# Thread: Number of sides of a polygon

1. ## Number of sides of a polygon

$\displaystyle A, B$ and $\displaystyle C$ are three vertices of a polygon as shown above. The reflex angle $\displaystyle ABC =$ $\displaystyle 222^o$ and the size of the remaining exterior angles are equal to $\displaystyle 53^o$ each. Calculate the number of sides this polygon has.

2. Originally Posted by Punch
$\displaystyle A, B$ and $\displaystyle C$ are three vertices of a polygon as shown above. The reflex angle $\displaystyle ABC =$ $\displaystyle 222^o$ and the size of the remaining exterior angles are equal to $\displaystyle 53^o$ each. Calculate the number of sides this polygon has.
Sum of measures of exterior angles of a (simple) polygon is 360 degrees. So...

3. note that not all the exterior angles are equal...

360-222=138

360/53 will not work

4. To calculate the total angle of all the interior angles added, we use:

$\displaystyle a=180(n-2)$

a = sum of total internal angles
n = number of sides

Now given the information:
- One internal angle is 138 degrees
- The rest of the internal angles are 127 degrees

Therefore, the total internal angle can be calculated by:

$\displaystyle a = 127(n-1) + 138$

Now use simultaneous equation to solve for n.
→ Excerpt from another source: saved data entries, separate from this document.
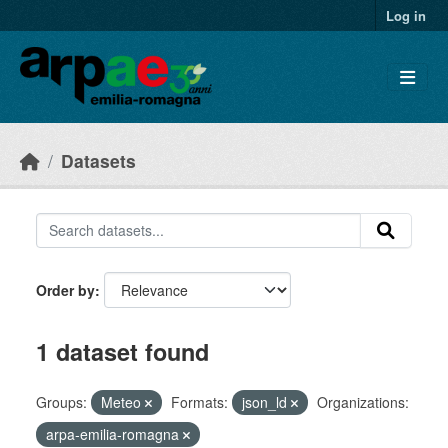
Skip to main content
Log in
Datasets
Order by
1 dataset found
Groups:
Meteo
Formats:
json_ld
Organizations:
arpa-emilia-romagna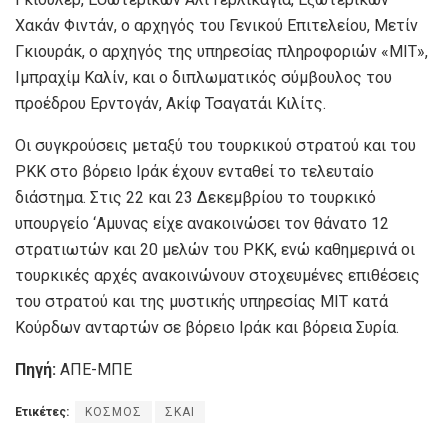
Χακάν Φιντάν, ο αρχηγός του Γενικού Επιτελείου, Μετίν
Γκιουράκ, ο αρχηγός της υπηρεσίας πληροφοριών «ΜΙΤ»,
Ιμπραχίμ Καλίν, και ο διπλωματικός σύμβουλος του
προέδρου Ερντογάν, Ακίφ Τσαγατάι Κιλίτς.
Οι συγκρούσεις μεταξύ του τουρκικού στρατού και του
ΡΚΚ στο βόρειο Ιράκ έχουν ενταθεί το τελευταίο
διάστημα. Στις 22 και 23 Δεκεμβρίου το τουρκικό
υπουργείο ‘Αμυνας είχε ανακοινώσει τον θάνατο 12
στρατιωτών και 20 μελών του ΡΚΚ, ενώ καθημερινά οι
τουρκικές αρχές ανακοινώνουν στοχευμένες επιθέσεις
του στρατού και της μυστικής υπηρεσίας ΜΙΤ κατά
Κούρδων ανταρτών σε βόρειο Ιράκ και βόρεια Συρία.
Πηγή:
ΑΠΕ-ΜΠΕ
Ετικέτες:
ΚΟΣΜΟΣ
ΣΚΑΙ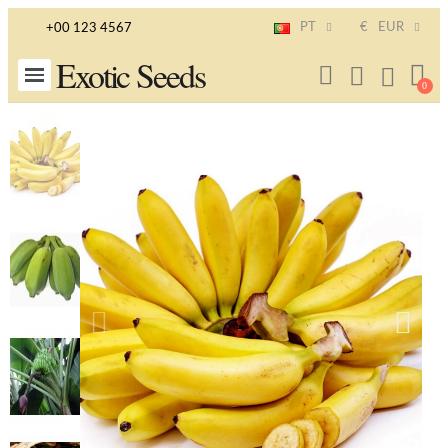
PT
€
EUR
+00 123 4567
Exotic Seeds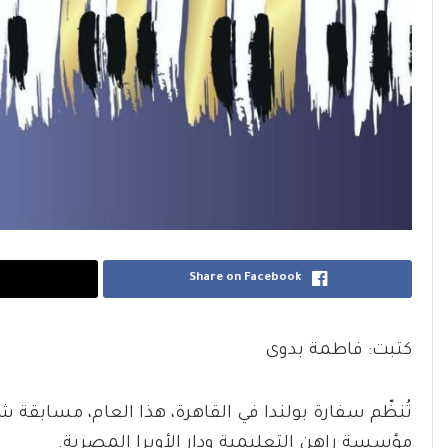
Share on Facebook
كتبت: فاطمة بدوى
تُنظّم سفارة بولندا في القاهرة، هذا العام، مسابقة 
مؤسسة راهن التعليمية ودار الأوبرا المصرية.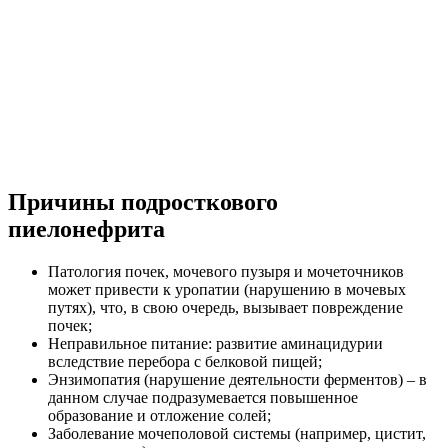
Причины подросткового
пиелонефрита
Патология почек, мочевого пузыря и мочеточников
может привести к уропатии (нарушению в мочевых
путях), что, в свою очередь, вызывает повреждение
почек;
Неправильное питание: развитие аминацидурии
вследствие перебора с белковой пищей;
Энзимопатия (нарушение деятельности ферментов) – в
данном случае подразумевается повышенное
образование и отложение солей;
Заболевание мочеполовой системы (например, цистит,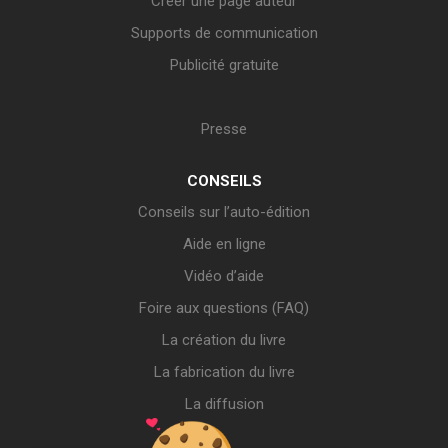
Créer une page auteur
Supports de communication
Publicité gratuite
Presse
CONSEILS
Conseils sur l’auto-édition
Aide en ligne
Vidéo d’aide
Foire aux questions (FAQ)
La création du livre
La fabrication du livre
La diffusion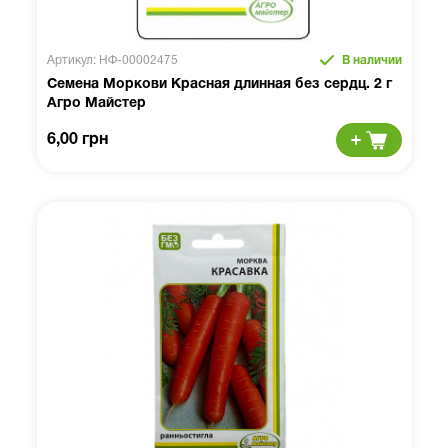
Артикул: НФ-00002475
В наличии
Семена Моркови Красная длинная без сердц. 2 г
Агро Майстер
6,00 грн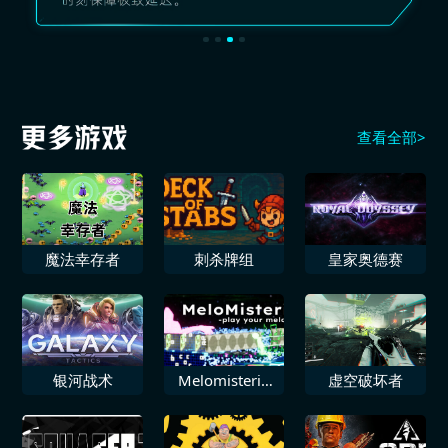
查看全部>
魔法幸存者
刺杀牌组
皇家奥德赛
银河战术
Melomisterio
虚空破坏者
弹奏你的旋律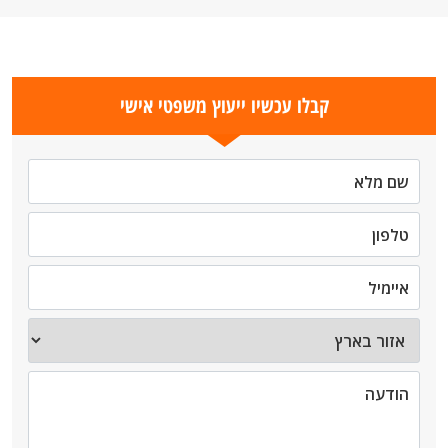
קבלו עכשיו ייעוץ משפטי אישי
5. Originally Posted by Punch
note that not all the exterior angles are equal...
Yes I know.

Originally Posted by Punch
360-222=138
No, exterior angle is 222-180 = 42

Originally Posted by Punch
360/53 will not work
And that's not what I was suggesting.

42 + (n-1)53 = 360. Solve for n.

6. Accidental double post. (I pressed submit once, and then it told me it didn't post because I had to wait 30 seconds between posts, but actually it had posted...)